S&P’s announcement comes as Japan struggles to whittle down a public debt mountain around 200 percent of its $5 trillion economy, the highest debt level among industrialized nations.
Finance Minister Yoshihiko Noda did not comment on the S&P outlook downgrade but said the country had to balance reconstruction needs with fiscal reform.
“We managed to secure financial resources [for a four trillion yen extra budget] without issuing new government bonds,” he said.
“We will keep this stance in principle and make efforts to retain domestic and international confidence in our economy and finances.”
The ratings agency said: “If the government’s debt trajectory remains on its current course or begins to erode the nation’s external position, the long- and short-term ratings could be lowered.”
Standard & Poor’s warned that its projections were “uncertain” because of ongoing developments at the Fukushima nuclear power plant, where workers are battling to cool reactors and spent fuel rod pools to prevent a meltdown.
“Much will depend on Japan’s political leadership and its ability to forge a political consensus on how to offset fiscal measures in the future,” it said.
“The extent of environmental contamination in northeastern Japan remains unknown.”
The nuclear disaster, the world’s worst since Chernobyl 25 years ago, has caused electricity shortages while the quake and tsunami damaged and destroyed production facilities and infrastructure, disrupting supply chains.
“Although we expect no lasting damage to Japan’s supply chains, some manufacturers could decide to move a greater share of production offshore,” the ratings agency said.
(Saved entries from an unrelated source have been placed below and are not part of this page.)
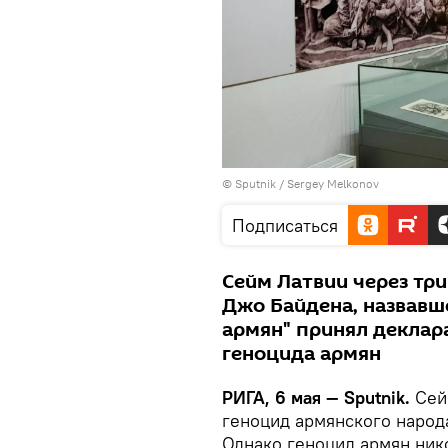
© Sputnik / Sergey Melkonov
Подписаться
Сейм Латвии через тр
Джо Байдена, назвавш
армян" принял деклар
геноцида армян
РИГА, 6 мая — Sputnik.
Сей
геноцид армянского народ
Однако геноцид армян ник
“Combined with the headwinds of intermittent deflation and a fast-ageing population, Japan will be challenged to raise its real GDP growth potential much above one percent annually over the medium term, in our view.”
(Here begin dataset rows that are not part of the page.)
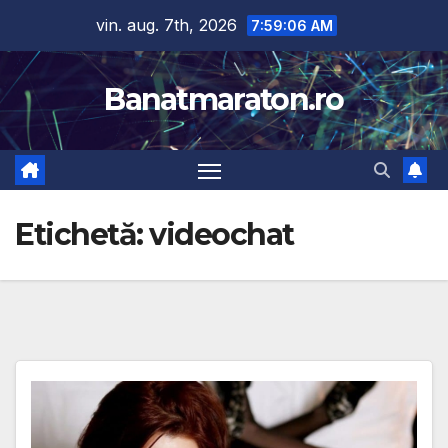
Skip
vin. aug. 7th, 2026
7:59:07 AM
to
content
Banatmaraton.ro
Etichetă:
videochat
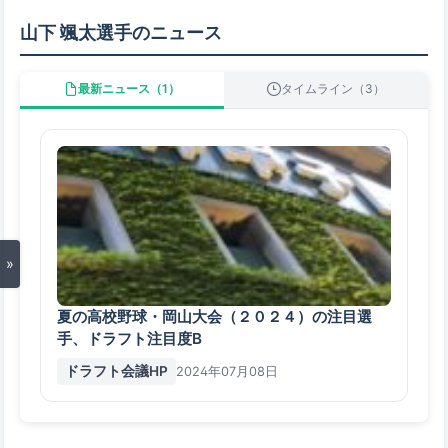
山下 颯太選手のニュース
最新ニュース（1）
タイムライン（3）
»
夏の高校野球・岡山大会（２０２４）の注目選
手、ドラフト注目度B
ドラフト会議HP
2024年07月08日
Retail sales recorded their steepest drop in 13 years in March, the government said Wednesday as the disasters dampened consumer sentiment.
Japan has been fighting a long and losing battle against deflation, which prompts consumers to defer purchase decisions, clouding the outlook for corporate investment and creating a drag on growth.
Standard & Poor’s said Japan’s sovereign ratings were supported by its ample net external assets, relatively strong financial system following years of restructuring and diversified economy.